Work to be completed —
Copy every line of the following data that includes the string "nabídky".
----- Data records
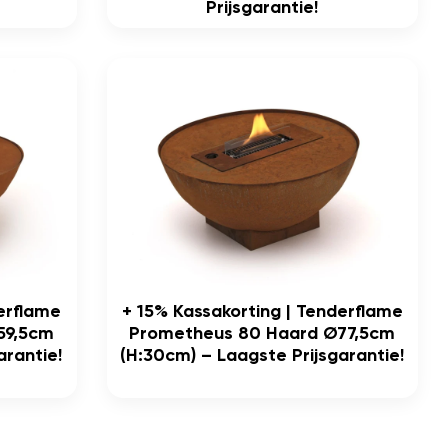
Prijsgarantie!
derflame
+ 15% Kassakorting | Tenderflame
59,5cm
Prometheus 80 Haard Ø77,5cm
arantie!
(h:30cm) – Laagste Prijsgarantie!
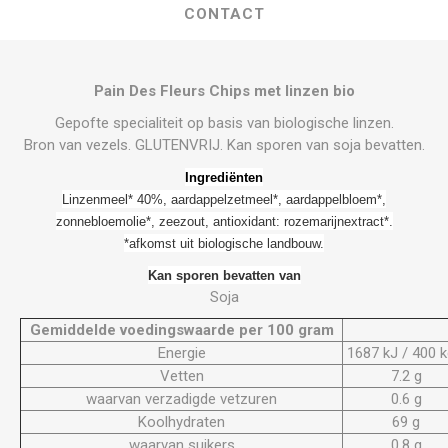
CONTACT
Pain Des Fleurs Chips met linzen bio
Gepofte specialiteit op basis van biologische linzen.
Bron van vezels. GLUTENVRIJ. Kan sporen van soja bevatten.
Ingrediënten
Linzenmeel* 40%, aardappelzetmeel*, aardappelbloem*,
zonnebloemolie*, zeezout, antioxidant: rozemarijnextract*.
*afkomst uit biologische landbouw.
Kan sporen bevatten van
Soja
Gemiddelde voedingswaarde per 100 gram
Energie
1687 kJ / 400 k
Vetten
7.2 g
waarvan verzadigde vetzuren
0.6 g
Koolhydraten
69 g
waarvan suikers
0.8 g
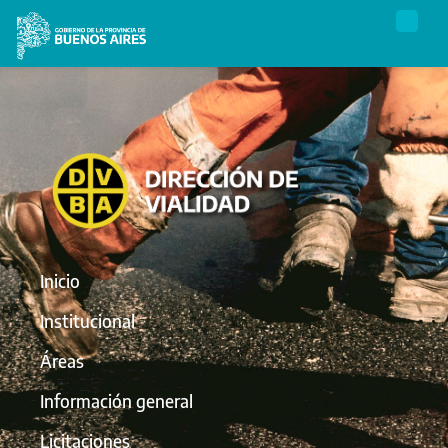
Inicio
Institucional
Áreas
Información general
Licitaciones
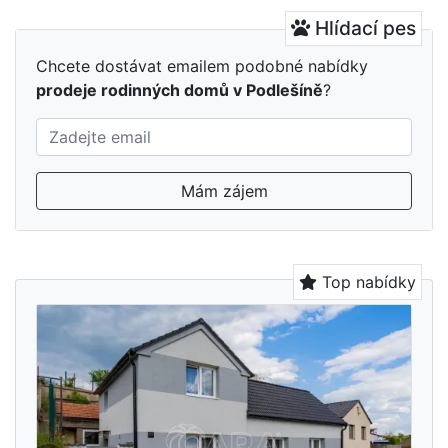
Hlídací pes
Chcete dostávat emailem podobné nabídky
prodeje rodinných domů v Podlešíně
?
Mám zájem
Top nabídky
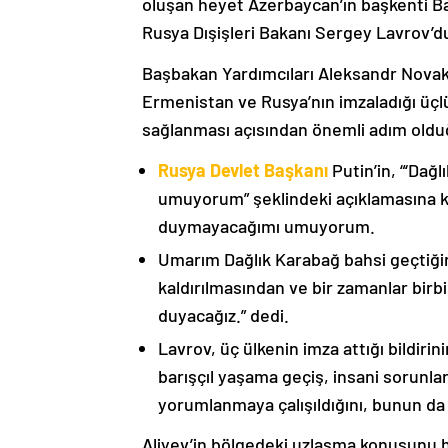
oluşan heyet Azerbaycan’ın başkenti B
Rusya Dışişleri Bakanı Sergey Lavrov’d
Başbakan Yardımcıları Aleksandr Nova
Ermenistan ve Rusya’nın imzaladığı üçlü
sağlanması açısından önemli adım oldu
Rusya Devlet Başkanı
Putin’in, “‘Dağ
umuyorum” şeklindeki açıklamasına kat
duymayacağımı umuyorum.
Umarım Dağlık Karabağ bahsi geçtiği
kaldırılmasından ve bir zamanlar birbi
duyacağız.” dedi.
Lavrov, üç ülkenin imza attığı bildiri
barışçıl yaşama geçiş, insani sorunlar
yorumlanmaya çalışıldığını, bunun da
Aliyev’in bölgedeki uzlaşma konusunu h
----------
Task output —
Chcete dostávat emailem podobné nabídky
Top nabídky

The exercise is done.